* THE PROBLEM:
Give every line of the records exactly, please, from the first up to and including the one containing "d, Grün und Silber".

* SOURCE MATERIAL:
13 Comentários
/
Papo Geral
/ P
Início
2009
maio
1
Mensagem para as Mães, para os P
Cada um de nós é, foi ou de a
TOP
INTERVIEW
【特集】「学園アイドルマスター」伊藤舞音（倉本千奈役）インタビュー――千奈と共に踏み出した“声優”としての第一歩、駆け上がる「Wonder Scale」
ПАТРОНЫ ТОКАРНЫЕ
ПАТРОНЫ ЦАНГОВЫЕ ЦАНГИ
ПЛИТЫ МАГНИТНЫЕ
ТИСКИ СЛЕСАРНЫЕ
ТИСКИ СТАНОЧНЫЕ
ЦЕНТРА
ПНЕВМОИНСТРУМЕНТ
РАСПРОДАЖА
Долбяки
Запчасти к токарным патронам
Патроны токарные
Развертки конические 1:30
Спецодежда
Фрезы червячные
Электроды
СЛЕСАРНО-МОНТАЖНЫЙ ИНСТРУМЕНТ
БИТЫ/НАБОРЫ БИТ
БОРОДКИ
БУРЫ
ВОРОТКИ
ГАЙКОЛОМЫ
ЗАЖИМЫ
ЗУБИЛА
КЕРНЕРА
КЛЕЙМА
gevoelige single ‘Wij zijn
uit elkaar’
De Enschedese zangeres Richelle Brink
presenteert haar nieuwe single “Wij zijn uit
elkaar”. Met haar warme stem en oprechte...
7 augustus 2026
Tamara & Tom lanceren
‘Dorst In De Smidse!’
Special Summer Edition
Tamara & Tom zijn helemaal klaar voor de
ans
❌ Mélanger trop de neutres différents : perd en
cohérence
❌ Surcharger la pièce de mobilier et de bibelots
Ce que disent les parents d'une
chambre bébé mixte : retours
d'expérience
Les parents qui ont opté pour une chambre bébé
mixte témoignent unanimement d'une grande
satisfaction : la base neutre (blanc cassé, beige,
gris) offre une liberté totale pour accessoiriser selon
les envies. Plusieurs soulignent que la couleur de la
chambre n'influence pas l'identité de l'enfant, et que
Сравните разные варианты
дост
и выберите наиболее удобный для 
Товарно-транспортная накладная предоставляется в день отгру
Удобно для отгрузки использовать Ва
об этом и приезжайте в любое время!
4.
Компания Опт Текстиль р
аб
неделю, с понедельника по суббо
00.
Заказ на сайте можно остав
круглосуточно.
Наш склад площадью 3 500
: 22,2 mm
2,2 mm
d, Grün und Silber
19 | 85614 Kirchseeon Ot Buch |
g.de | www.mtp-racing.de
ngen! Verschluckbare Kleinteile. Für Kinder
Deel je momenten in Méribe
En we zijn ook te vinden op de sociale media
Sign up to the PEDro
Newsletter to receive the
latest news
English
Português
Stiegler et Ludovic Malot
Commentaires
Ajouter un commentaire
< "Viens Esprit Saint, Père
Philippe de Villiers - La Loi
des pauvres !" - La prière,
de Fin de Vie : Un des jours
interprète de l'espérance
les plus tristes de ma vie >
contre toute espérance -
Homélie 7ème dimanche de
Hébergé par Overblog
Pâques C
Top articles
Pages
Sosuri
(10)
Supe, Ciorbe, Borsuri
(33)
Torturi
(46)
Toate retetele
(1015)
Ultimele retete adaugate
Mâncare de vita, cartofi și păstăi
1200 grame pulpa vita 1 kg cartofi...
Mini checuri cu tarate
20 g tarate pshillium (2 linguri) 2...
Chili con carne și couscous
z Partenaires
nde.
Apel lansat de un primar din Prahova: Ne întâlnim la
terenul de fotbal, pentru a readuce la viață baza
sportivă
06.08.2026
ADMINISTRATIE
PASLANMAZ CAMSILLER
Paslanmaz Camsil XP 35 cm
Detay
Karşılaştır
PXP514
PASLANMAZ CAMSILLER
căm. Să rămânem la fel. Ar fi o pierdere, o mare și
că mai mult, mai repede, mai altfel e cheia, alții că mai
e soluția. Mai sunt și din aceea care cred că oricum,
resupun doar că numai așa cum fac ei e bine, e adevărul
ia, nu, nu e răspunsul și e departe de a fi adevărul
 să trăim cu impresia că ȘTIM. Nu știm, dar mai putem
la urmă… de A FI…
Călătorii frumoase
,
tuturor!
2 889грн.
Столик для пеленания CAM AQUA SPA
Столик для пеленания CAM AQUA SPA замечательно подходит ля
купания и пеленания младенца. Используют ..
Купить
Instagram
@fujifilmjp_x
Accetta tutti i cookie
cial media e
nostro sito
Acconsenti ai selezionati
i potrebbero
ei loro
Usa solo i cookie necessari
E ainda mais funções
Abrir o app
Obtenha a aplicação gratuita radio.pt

* SOLUTION TO THIS TASK:
13 Comentários
/
Papo Geral
/ P
Início
2009
maio
1
Mensagem para as Mães, para os P
Cada um de nós é, foi ou de a
TOP
INTERVIEW
【特集】「学園アイドルマスター」伊藤舞音（倉本千奈役）インタビュー――千奈と共に踏み出した“声優”としての第一歩、駆け上がる「Wonder Scale」
ПАТРОНЫ ТОКАРНЫЕ
ПАТРОНЫ ЦАНГОВЫЕ ЦАНГИ
ПЛИТЫ МАГНИТНЫЕ
ТИСКИ СЛЕСАРНЫЕ
ТИСКИ СТАНОЧНЫЕ
ЦЕНТРА
ПНЕВМОИНСТРУМЕНТ
РАСПРОДАЖА
Долбяки
Запчасти к токарным патронам
Патроны токарные
Развертки конические 1:30
Спецодежда
Фрезы червячные
Электроды
СЛЕСАРНО-МОНТАЖНЫЙ ИНСТРУМЕНТ
БИТЫ/НАБОРЫ БИТ
БОРОДКИ
БУРЫ
ВОРОТКИ
ГАЙКОЛОМЫ
ЗАЖИМЫ
ЗУБИЛА
КЕРНЕРА
КЛЕЙМА
gevoelige single ‘Wij zijn
uit elkaar’
De Enschedese zangeres Richelle Brink
presenteert haar nieuwe single “Wij zijn uit
elkaar”. Met haar warme stem en oprechte...
7 augustus 2026
Tamara & Tom lanceren
‘Dorst In De Smidse!’
Special Summer Edition
Tamara & Tom zijn helemaal klaar voor de
ans
❌ Mélanger trop de neutres différents : perd en
cohérence
❌ Surcharger la pièce de mobilier et de bibelots
Ce que disent les parents d'une
chambre bébé mixte : retours
d'expérience
Les parents qui ont opté pour une chambre bébé
mixte témoignent unanimement d'une grande
satisfaction : la base neutre (blanc cassé, beige,
gris) offre une liberté totale pour accessoiriser selon
les envies. Plusieurs soulignent que la couleur de la
chambre n'influence pas l'identité de l'enfant, et que
Сравните разные варианты
дост
и выберите наиболее удобный для 
Товарно-транспортная накладная предоставляется в день отгру
Удобно для отгрузки использовать Ва
об этом и приезжайте в любое время!
4.
Компания Опт Текстиль р
аб
неделю, с понедельника по суббо
00.
Заказ на сайте можно остав
круглосуточно.
Наш склад площадью 3 500
: 22,2 mm
2,2 mm
d, Grün und Silber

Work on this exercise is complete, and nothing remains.